If Anita had been killed, then the killer could only have been the last person who had been with her: her husband, Giuseppe Garibaldi. IAs a general, Garibaldi was not known to spare the lives of his soldiers and, still today, in Italy we say that doing something “Garibaldi-Style” (alla Garibaldina) means rushing forward at full speed, not worrying too much about the consequences. Just the fact that he had accepted to take his 6-month pregnant wife in that mad adventure in Rome tells us something of his way of thinking. So, in that dramatic moment, running away, hunted by the police, he might well have concluded that the feverish Anita would have died anyway and that it was better to put her out of her misery. That would give him a chance to run away faster.

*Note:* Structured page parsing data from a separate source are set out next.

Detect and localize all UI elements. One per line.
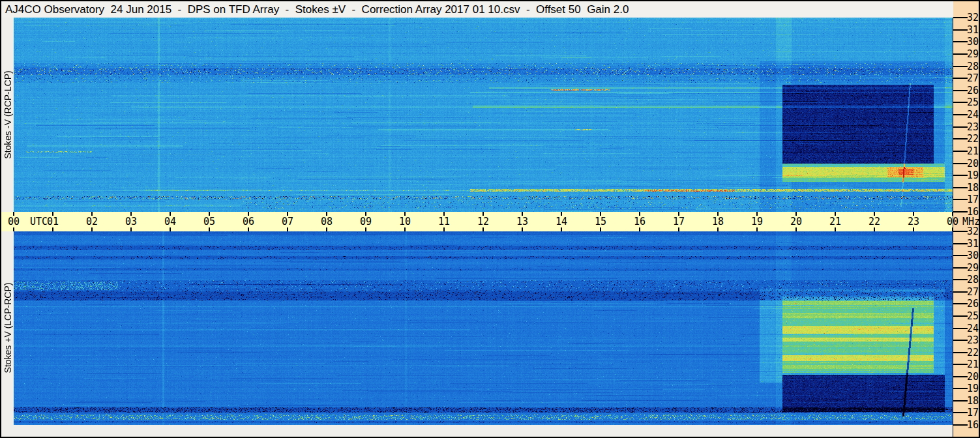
hour-label: 07 [275, 216, 301, 227]
freq-tick [953, 388, 968, 389]
freq-tick [953, 255, 968, 256]
freq-tick-label: 18 [967, 395, 979, 407]
freq-tick-label: 25 [967, 310, 979, 322]
hour-label: 06 [235, 216, 261, 227]
hour-label: 19 [744, 216, 770, 227]
hour-label: 08 [314, 216, 340, 227]
freq-tick [953, 163, 968, 164]
freq-tick-label: 22 [967, 133, 979, 145]
hour-tick [756, 227, 758, 231]
hour-label: 01 [40, 216, 66, 227]
hour-tick [404, 227, 406, 231]
freq-tick [953, 364, 968, 365]
freq-tick-label: 31 [967, 24, 979, 36]
freq-tick [953, 424, 968, 426]
freq-tick-label: 29 [967, 48, 979, 60]
freq-tick [953, 412, 968, 413]
hour-tick [522, 227, 523, 231]
freq-tick-label: 32 [967, 226, 979, 237]
freq-tick [953, 199, 968, 200]
freq-tick-label: 19 [967, 383, 979, 394]
hour-tick [443, 227, 445, 231]
freq-tick-label: 21 [967, 358, 979, 370]
hour-label: 16 [627, 216, 653, 227]
spectrogram-stokes-minus-v [14, 18, 953, 212]
freq-tick [953, 291, 968, 293]
hour-label: 10 [392, 216, 418, 227]
freq-tick [953, 78, 968, 79]
freq-tick-label: 23 [967, 121, 979, 133]
hour-tick [287, 227, 288, 231]
hour-label: 21 [822, 216, 848, 227]
freq-tick-label: 24 [967, 109, 979, 121]
freq-tick [953, 138, 968, 139]
hour-label: 20 [783, 216, 809, 227]
freq-tick [953, 352, 968, 353]
hour-tick [130, 227, 132, 231]
hour-label: 17 [666, 216, 692, 227]
freq-tick [953, 267, 968, 269]
hour-label: 05 [196, 216, 222, 227]
freq-tick-label: 32 [967, 12, 979, 23]
freq-tick-label: 18 [967, 182, 979, 194]
freq-tick [953, 53, 968, 55]
hour-tick [678, 227, 679, 231]
freq-tick-label: 30 [967, 250, 979, 261]
spectrogram-stokes-plus-v [14, 231, 953, 425]
top-panel-ylabel: Stokes -V (RCP-LCP) [1, 18, 14, 212]
hour-label: 23 [900, 216, 927, 227]
freq-tick-label: 23 [967, 334, 979, 346]
freq-tick-label: 28 [967, 61, 979, 72]
hour-tick [913, 227, 914, 231]
hour-label: 22 [861, 216, 887, 227]
hour-tick [561, 227, 562, 231]
hour-label: 02 [79, 216, 105, 227]
freq-tick [953, 102, 968, 103]
bottom-panel-ylabel: Stokes +V (LCP-RCP) [1, 231, 14, 425]
hour-label: 14 [548, 216, 574, 227]
title-bar: AJ4CO Observatory 24 Jun 2015 - DPS on T… [1, 1, 953, 18]
freq-tick [953, 90, 968, 91]
hour-label: 00 [940, 216, 966, 227]
freq-tick-label: 27 [967, 286, 979, 298]
freq-tick [953, 340, 968, 341]
hour-label: 00 [1, 216, 27, 227]
hour-tick [795, 227, 797, 231]
freq-tick-label: 20 [967, 158, 979, 169]
freq-tick [953, 303, 968, 304]
hour-tick [209, 227, 210, 231]
freq-tick [953, 17, 968, 18]
freq-tick-label: 16 [967, 419, 979, 431]
freq-tick [953, 29, 968, 31]
hour-label: 04 [157, 216, 183, 227]
hour-tick [326, 227, 327, 231]
freq-tick-label: 30 [967, 36, 979, 48]
freq-tick-label: 17 [967, 407, 979, 418]
hour-label: 03 [118, 216, 144, 227]
freq-tick-label: 26 [967, 85, 979, 96]
hour-label: 13 [509, 216, 535, 227]
hour-tick [170, 227, 171, 231]
hour-label: 18 [705, 216, 731, 227]
hour-label: 12 [470, 216, 496, 227]
freq-tick [953, 187, 968, 188]
freq-tick-label: 25 [967, 96, 979, 108]
freq-tick [953, 175, 968, 176]
hour-label: 11 [431, 216, 457, 227]
freq-tick [953, 66, 968, 67]
freq-tick-label: 24 [967, 323, 979, 334]
freq-tick [953, 328, 968, 329]
hour-tick [365, 227, 366, 231]
freq-tick [953, 41, 968, 42]
freq-tick-label: 22 [967, 347, 979, 358]
freq-tick-label: 21 [967, 145, 979, 157]
freq-tick-label: 31 [967, 238, 979, 250]
hour-tick [91, 227, 93, 231]
hour-tick [874, 227, 875, 231]
freq-tick [953, 243, 968, 244]
freq-tick [953, 376, 968, 377]
freq-tick-label: 28 [967, 274, 979, 285]
hour-tick [835, 227, 836, 231]
freq-tick [953, 231, 968, 232]
time-axis-strip: UTC 000102030405060708091011121314151617… [1, 212, 953, 231]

Garibaldi came back to Italy in 1854 and, in 1860, he went on to bring down the Kingdom of Naples, ushering the unification of Italy. In the atmosphere of beatification that turned Garibaldi into a national hero, the idea that he could have killed his wife quickly became unthinkable and unspeakable. No further autopsies appear to have been performed, but the authorities reversed Fontanella’s conclusions, claiming that other factors could have caused the damage observed to Anita’s trachea. Garibaldi was never accused of having murdered his wife and, still today you’ll find very few documents mentioning the story of the autopsy. Those which do, vehemently deny the possibility that Anita didn’t die of natural causes.
In practice, we will never know what happened in that fated day of 1849 in Comacchio. What we can say is that often great men are not so great as they are described in history book. We may remember Ana Maria de Jesus Ribeiro (Anita Garibaldi), born in Brazil in 1821, as a brave woman who perhaps didn’t realize the risks she was taking, but probably thought she was doing what she had to do.